De plus, dans le code de déontologie, dans le code de la santé publique, dans le code pénal et dans les multiples jurisprudences, il s'impose même à d'autres médecins quand ceux-ci ne participent pas à l'acte de soin.

Alors, qu'il faille l'intervention d'un commissaire aux comptes pour vérifier la balance globale – fonctionnement, investissements, recettes, dépenses, amortissements, emprunts – des hôpitaux, c'est normal. Mais pourquoi aller vérifier le codage dans les dossiers ? Peut-être parce les commissaires aux comptes ne sont pas toujours convaincus de l'exactitude de certaines démarches. Dans la terminologie officielle, on ne dit d'ailleurs pas « exactitude », « inexactitude » ou « mauvais codage » ; on dit « procédure d'optimisation du codage ».

Mais je ne vois pas des hôpitaux facturer des appendicites virtuelles, inventer des antécédents ou surcoder des critères. Oublier des actes, en revanche, cela peut arriver, et je ne suis pas sûr que les vérificateurs de l'assurance maladie le signalent systématiquement.

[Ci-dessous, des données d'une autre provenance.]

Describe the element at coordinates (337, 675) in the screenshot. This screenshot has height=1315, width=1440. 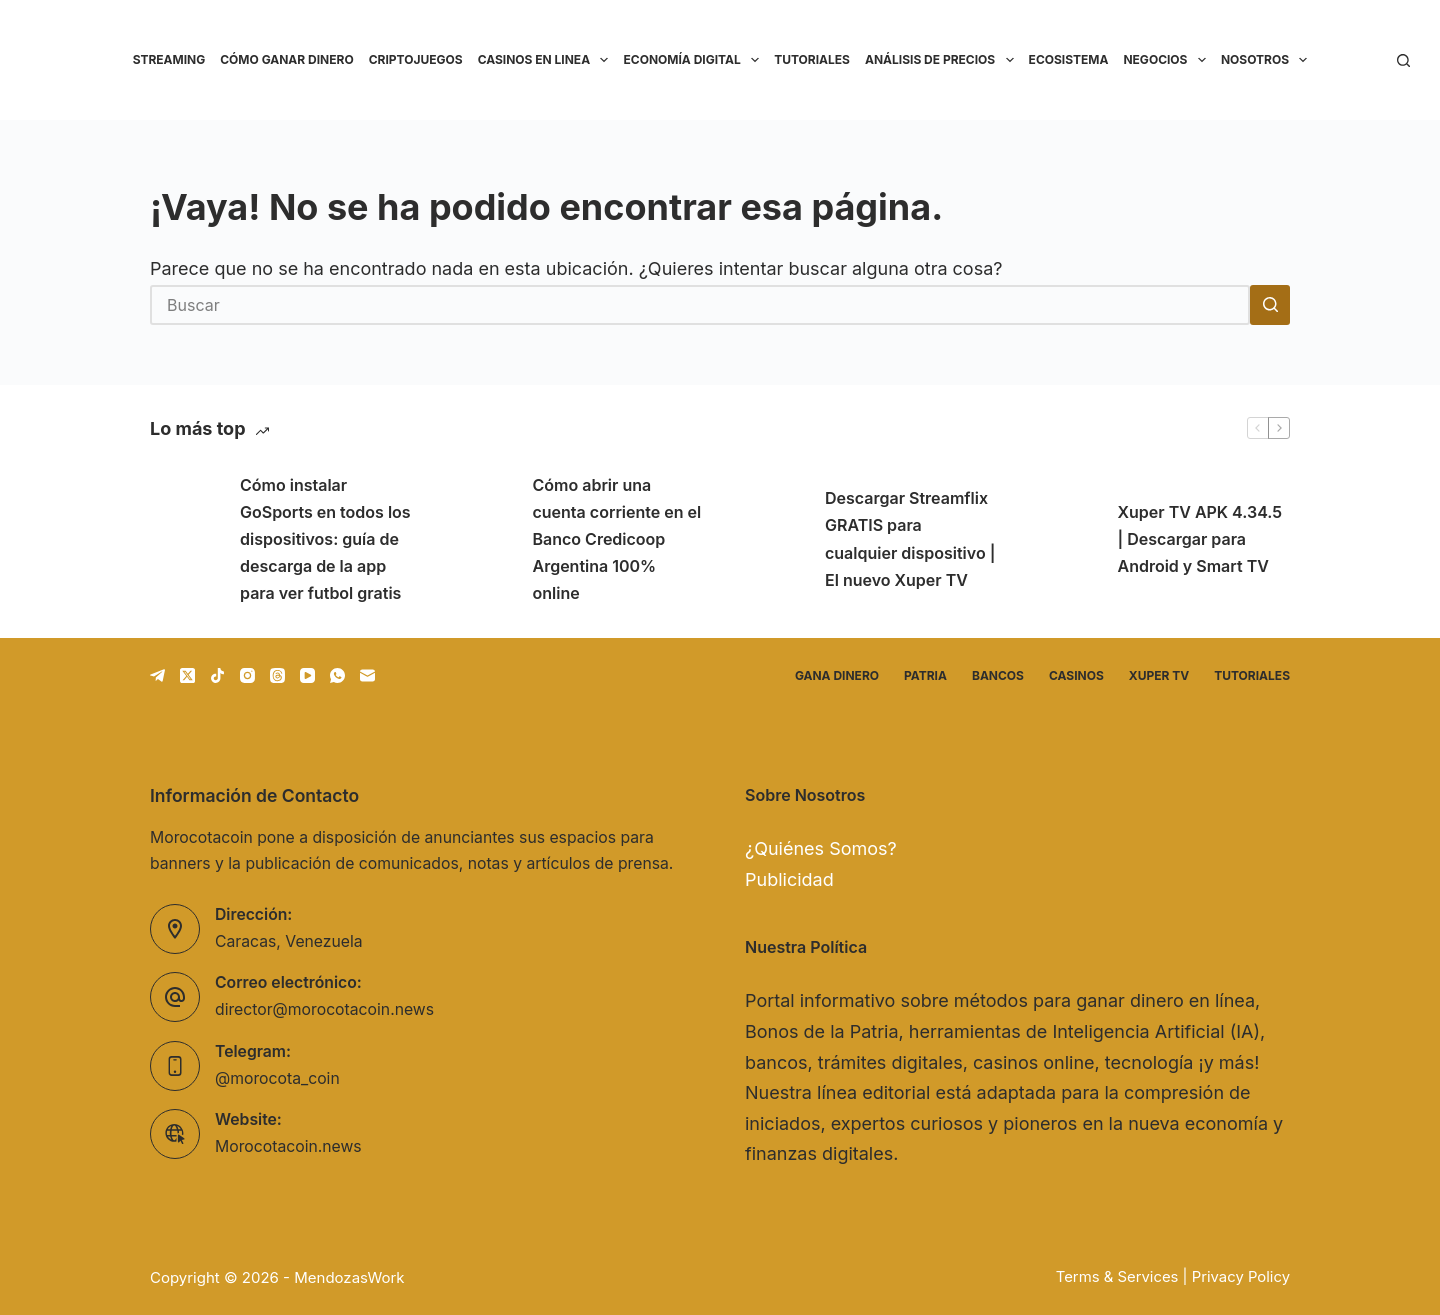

En résumé, madame la secrétaire d'État, l'idéal serait de trouver un expert-comptable qui aurait fait des études de médecine et qui, de surcroît, accepterait de travailler pour l'assurance maladie… Ce type de personnage appartient à une espèce extrêmement rare, d'autant qu'il y a des inadaptations génétiques évidentes entre les deux professions !

Voilà quelques années, un haut cadre de l'assurance maladie, auditionné par la commission des affaires sociales, nous disait, parlant des hôpitaux, que « les médecins feraient bien d'apprendre un peu la finance : ça nous aiderait à gérer »… Ce à quoi j'avais répondu que les financiers et les comptables feraient bien d'apprendre un peu la médecine : ça les aiderait à comprendre.